Tumblr announced today that users can no longer search "#gay," "#lesbian," and "#bisexual" on their iPhone app. The reason? They don't want to violate Apple's contract terms, which ban apps that carry porn. And since a fraction of their total users post porn, Tumblr thinks this "#gay" filter is an easy way around Apple's rules and regulations.
"The reason you see innocent tags like #gay being blocked on certain platforms is that they are still frequently returning adult content which our entire app was close to being banned for," said CEO David Carp. He promises "smarter"filters in the future, but in the meantime this is the law of the land: no #gay on mobile apps.
But Baltimore Sun's Michael Gold and many others have pointed out that Tumblr's mobile search still finds anti-gay words like "fag" and "faggot," a direct violation of Apple's prohibitions on hate speech, and erecting a porous filter -- "#bi" still turns up porn, apparently -- makes a mockery of free speech. Instead of blaming Apple, Tumblr should have extended its online "safe search" filter to its mobile app. "If Tumblr is committed to free speech -- as they should be, and I'm not advocating Tumblr prevent users from posting either hate-speech or pornography -- it could have made filtered search the default option on an iPhone," wrote Gold.
Meanwhile, in Seattle, Slog reports that the city's largest skyscraper, Columbia Center, has blocked gay news sites from its free wi-fi, including It Gets Better, the video project created to prevent teen suicide. If users try to log on from the Center's server, they get this message: "This is a known 'sexual orientation' web site which is blocked as specified by your web content filtering policy."
(Apple once censored an innocuous Oscar Wilde comic because of its "gay" content. It later reversed its decision.)

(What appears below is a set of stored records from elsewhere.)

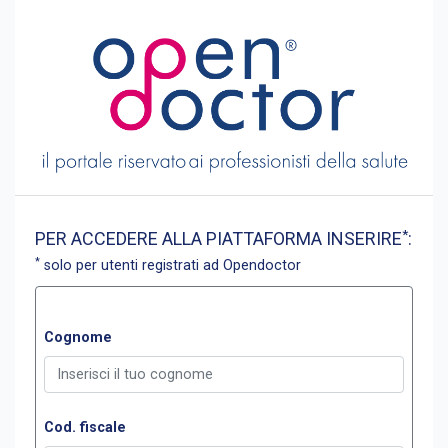
*
PER ACCEDERE ALLA PIATTAFORMA INSERIRE
:
*
solo per utenti registrati ad Opendoctor
Cognome
Cod. fiscale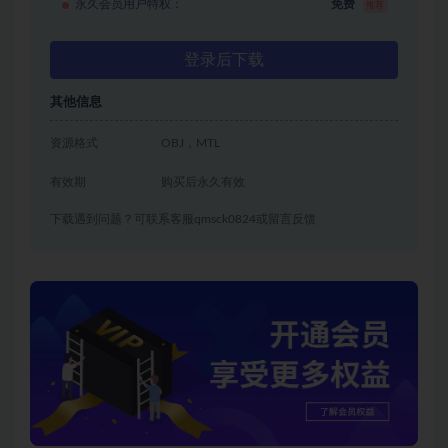
永久会员用户特权：
免费
推荐
登录后下载
其他信息
资源格式
OBJ，MTL
有效期
购买后永久有效
下载遇到问题？可联系客服qmsck0824或留言反馈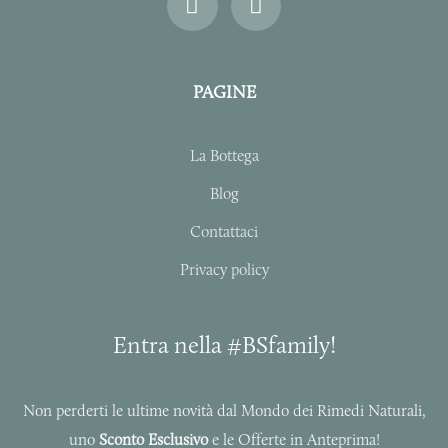
n
a
s
c
t
e
a
b
PAGINE
g
o
r
o
a
k
La Bottega
m
-
f
Blog
Contattaci
Privacy policy
Entra nella #BSfamily!
Non perderti le ultime novità dal Mondo dei Rimedi Naturali,
uno
Sconto Esclusivo
e le Offerte in Anteprima!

This story has played out before and elsewhere: The Pentagon was criticized in January for blocking LGBT websites, and there's no shortage of schools that have attempted to do the same. Here's a short list: Gwinnett County Schools, Georgia; Vineland School District, New Jersey, Camdenton School District, Missouri; Knox County and Nashville School District, Tennesee. The ACLU thwarted all of these efforts to block LGBT information.
In these and similar scenarios, the specter of ill-defined "inappropriate content" has loomed large. The same fears and stereotypes are seen in arguments against gay teachers or, more recently, gay Boy Scout leaders. Either children would be corrupted or viruses would be contracted from porn sites or "such things" shouldn't be viewed in public. That's because even in 2013, even after the end of DOMA and Don't Ask, Don't Tell and Brokeback Mountain and Milk and Modern Family, LGBT people, particularly gay men, are still seen as acts, not people with hearts and minds and personalities. And, let's face it, there's a huge number of us who aren't getting laid. Does that make us less gay?
In the end, nobody's made more safe by blocking "#gay" or even porn. The only people who suffer are those looking for news and information and connections and community.